I stretched out on my sofa in the den, nursing my drink, ready to nap against the background of routine city noises twenty floors below-cars honking at one another, the distant sound of an ambulance siren, and the rumblings of the private carting services that lurched through the streets at odd hours of the night. There was no point undressing in case I had to leave the apartment or let a workman in to check the system.
I dozed for half an hour, awakened-I thought-by scuffling sounds outside my door.
I walked to the foyer again and looked out through the peephole, but saw no one.
"Benito?" I asked, calling the desk again.
"Yeah, Ms. Cooper?"
"Any progress?"
"They got a guy working on it in the basement now, Ms. Cooper. You wanna come down to the lobby and wait here?"
"Why?"
"I dunno. You know Mrs. Melsher? The old lady with the walker? She got scared alone in the dark. She's down here keeping us company."
"Thanks, Benito. I'm fine."
"I'm going off at midnight. Want me to leave a wake-up call with Willie for you?" he said with a laugh. "It's not enough we gotta be the weathermen for you guys, deliver messages to each other, sign for your deliveries. Now I gotta play hearts with Mrs. Melsher and leave wake-up calls for the guy on sixteen who has to catch an early flight and the lady on twelve who's having root canal at eight a.m."
"See you tomorrow."
I went into the bedroom and laid down on top of the covers, pulling the throw over me. The lights flickered and the illuminated dial of the clock radio glowed for several seconds, but the room went black again and I closed my eyes to try to sleep.
It was one o'clock when the phone rang.
"Hello?"
"Sorry to disturb you, Ms. Cooper. It's me, Benito. The super aksed me could you come downstairs, please?"
"Why?"
"Look, I'm only doing what he told me. I'm calling all the A apartments. He has me working a double shift here," Benito said, pausing before he brought up the deadly reference. "He don't want me to be saying this to everyone, Ms. Cooper, 'cause we don't want no kind of panic. But-like-think of nine-eleven. We don't want people stuck upstairs if there's some kind of electrical fire."
I was bolt upright. "Fire? He thinks it's a fire?"

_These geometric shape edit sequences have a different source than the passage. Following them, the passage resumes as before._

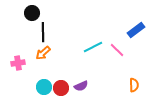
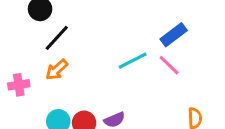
blue rectangle: (136, 30) -> (174, 35), moved
black line: (43, 32) -> (57, 38), turned 42

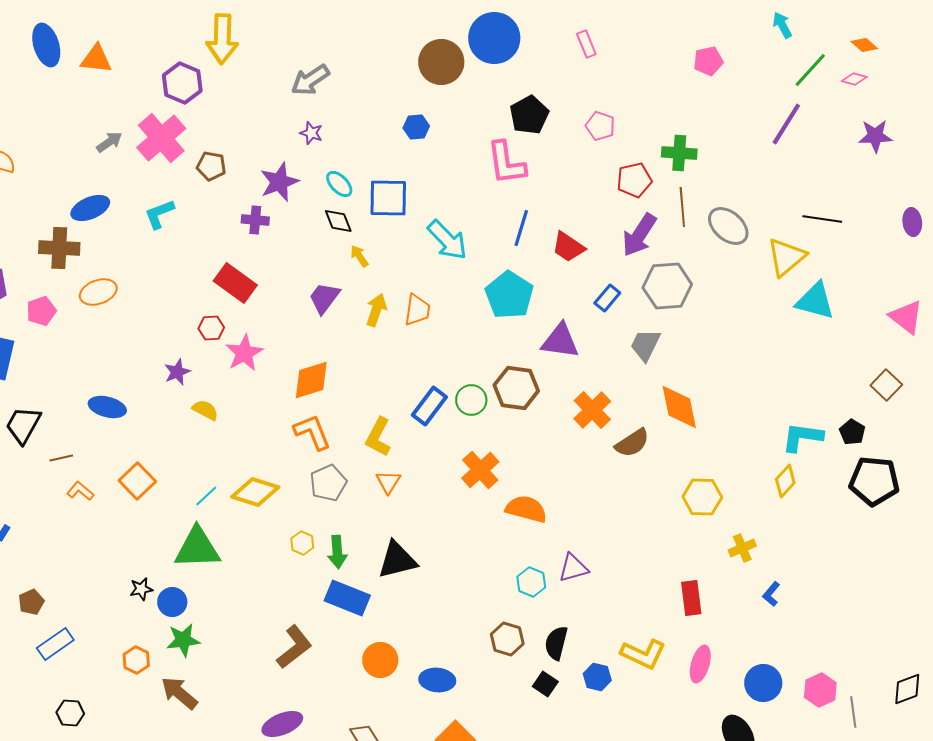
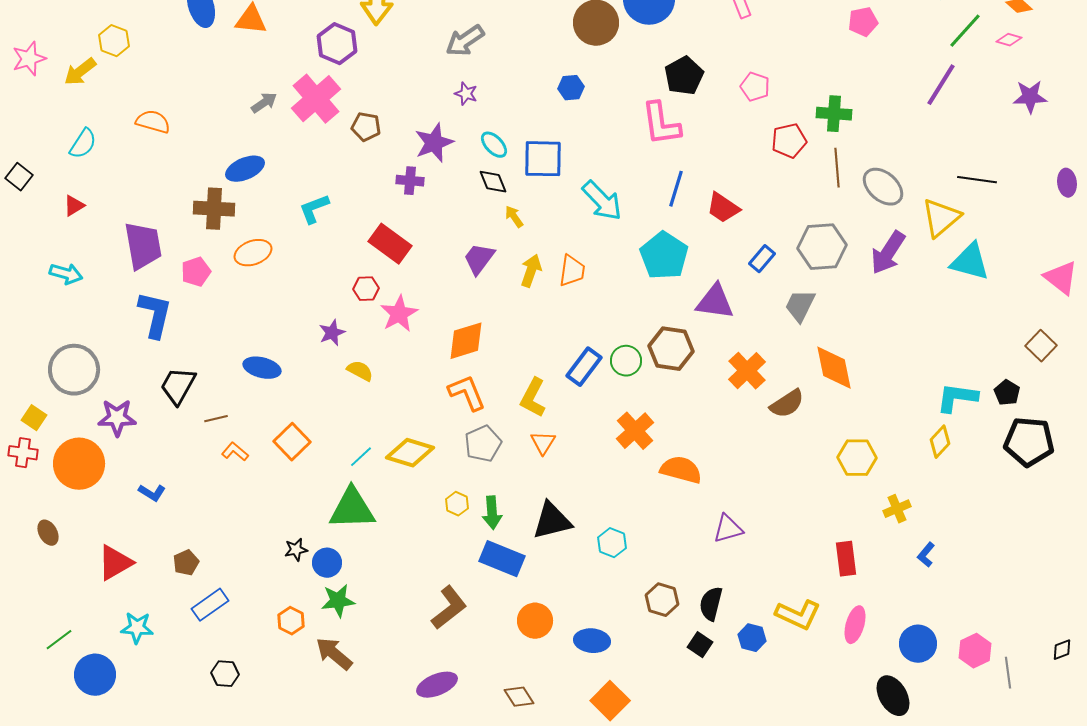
cyan L-shape: (159, 214) -> (314, 209), moved
purple arrow: (639, 235) -> (888, 253), moved
cyan hexagon: (531, 582) -> (612, 543), moved
black diamond: (907, 689) -> (1062, 650), size x0.7

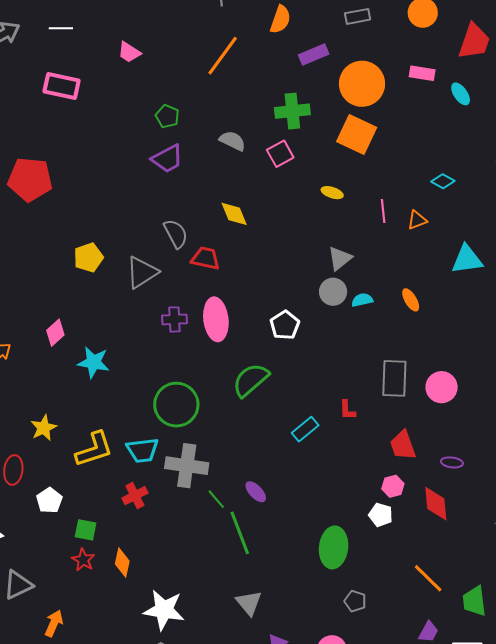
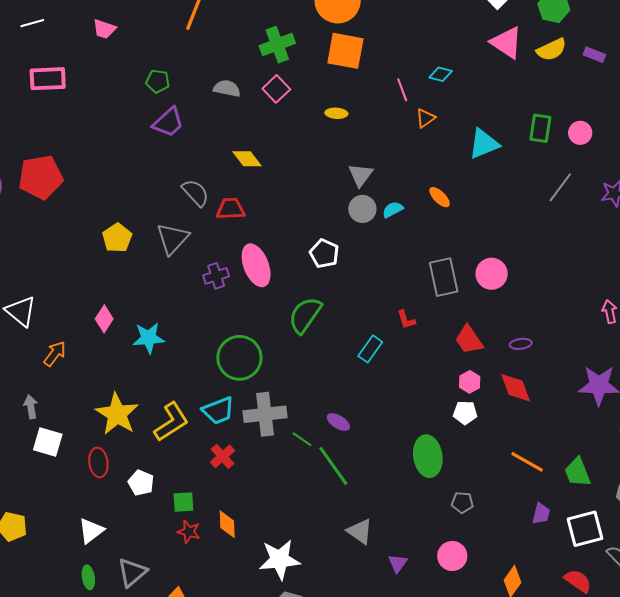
pink line: (383, 211) -> (402, 90), moved
yellow star: (44, 428) -> (117, 414), size x1.6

Benito clucked his tongue in annoyance. "I'm not saying there's no fire. It's a just-in-case kind of thing. Nobody told us what it is yet. The first guy that got here, he's started at the bottom. They're gonna check every hallway, go inside and check your electrical panels."
"I really don't want to leave the apartment. I'd rather be here," I said, thinking of the valuables I had around the place.
"Don't worry, Ms. Cooper. The super's coming with him. The guy won't be in there alone. It just could be a really dangerous thing."
The thought of getting zapped like Joe Berk or asphyxiated in a fire smoldering behind the apartment walls was enough to move me. I didn't need the reference to the unspeakable tragedies of 9/11.
"And you can't be using the elevator, Ms. Cooper. They had to shut that down."
"Why?"
"You're axing a lot of questions I can't answer. I guess that's how come you're a lawyer. Somebody smelled that kind of electrical-like, rubber-burning smell. We don't want to panic nobody, but they says you should come downstairs."
I threw my purse in the bottom of my linen closet, put my keys and cell phone in my pocket, and tossed on a leather jacket in case I decided to leave the lobby for a friend's house as events developed closer to morning. The last thing I brought was the flashlight.
The twentieth-floor hallway was quiet, and as I passed the elevator bank I paused to sniff the air to see whether I smelled anything unusual. If there was something on fire, that odor was overwhelmed by the remains of a neighbor's curried takeout, in containers still sitting next to the trash compactor.
I opened the door to the stairwell and was surprised to find that it was pitch black. I backtracked into the hallway and flipped open the phone to call the concierge desk again, but the number was busy.